The sacred and the profane in paolo veroneses version of the wedding at cana

In the foreground, musicians play stringed instruments of the Late—Renaissancesuch as the lute, the violone, and the viola da gamba.

the wedding at cana painting analysis

The original left for Paris in when Napoleon and his troops looted the Benedictine refectory, cut the painting in pieces to be reassembled later in the Louvre where it still hangs opposite the Gioconda Mona Lisa in the Salle des Etatsrecently renovated by Peruvian architect Lorenzo Piqueras.

In falling to the museum floor, the metal framework that held and transported the painting punctured and tore the canvas; fortuitously, the five punctures and tears affected only the architectural and background areas of the painting, and not the faces of the wedding guests.
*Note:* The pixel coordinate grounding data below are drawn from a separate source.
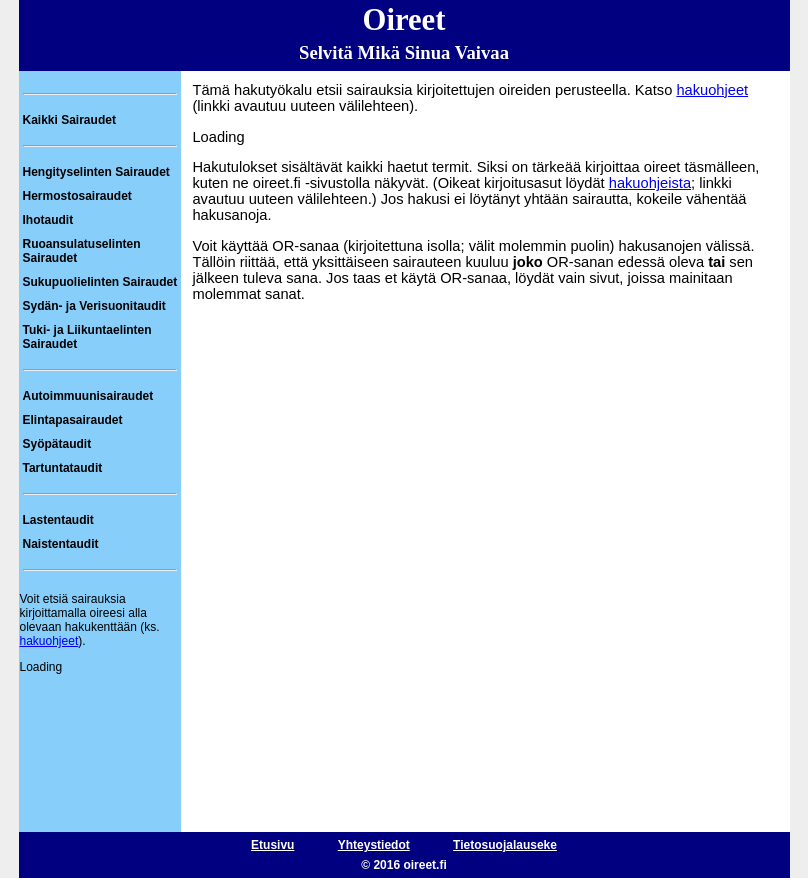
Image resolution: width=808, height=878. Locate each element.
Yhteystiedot (374, 845)
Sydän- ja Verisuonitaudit (94, 306)
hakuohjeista (650, 183)
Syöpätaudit (57, 444)
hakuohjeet (49, 641)
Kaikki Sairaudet (69, 120)
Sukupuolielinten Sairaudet (100, 282)
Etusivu (272, 845)
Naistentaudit (61, 544)
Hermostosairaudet (77, 196)
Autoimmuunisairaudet (88, 396)
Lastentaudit (58, 520)
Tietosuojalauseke (505, 845)
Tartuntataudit (63, 468)
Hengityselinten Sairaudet (96, 172)
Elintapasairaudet (73, 420)
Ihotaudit (48, 220)
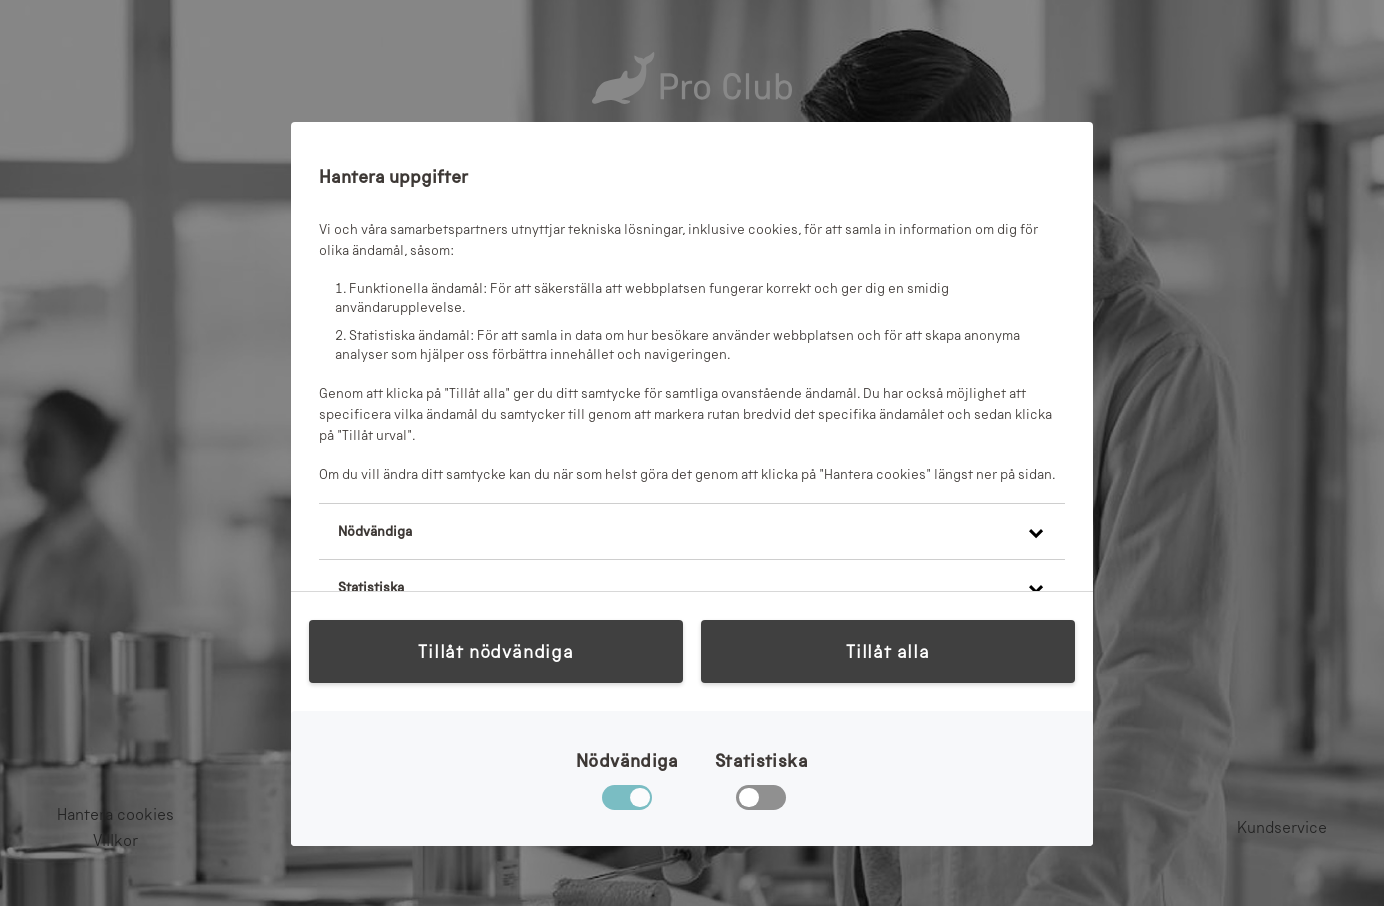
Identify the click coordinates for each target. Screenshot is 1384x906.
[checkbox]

A black-skinned, servant boy far-left offers a glass of wine to the bridegroom; behind him, a dwarf is holding a bright green parrot. Above the Jesus figure, a carver is carving a lamb, beneath the Jesus figure, musicians play lively music, yet, before them is an hourglass — a reference to the futility of human vanity.

However, unlike most conventional interpretations, Veronese transposed the Bible story to the more modern setting of a typically extravagant Venetian wedding.

Veronese freely mixes the sacred and the profane, the biblical and the contemporary. Above the figure of Jesus, on an elevated walkway, a man watches the banquet, and a serving maid awaits for the carver to carve an animal to portions.

The entire work, for instance, symbolizes the interplay between earthly pleasure and earthly mortality. The musical figures include the four great painters of Venice: Veronese himself dressed in white, playing the viola da gambaJacopo Bassano on fluteTintoretto violinand Titian dressed in red, playing the violoncello.

Note the detail of the cutlery and dishes laid out on the table - each place setting, for example, consists of a napkin, knife and fork. The full-sized 6. Accompanying Veronese are the principal painters of the Venetian school : Jacopo Bassanoplaying the flute, Tintorettoalso playing a viola da braccio, and Titiandressed in red, playing the violone ; besides them stands the poet Pietro Aretino considering a glass of the new red wine.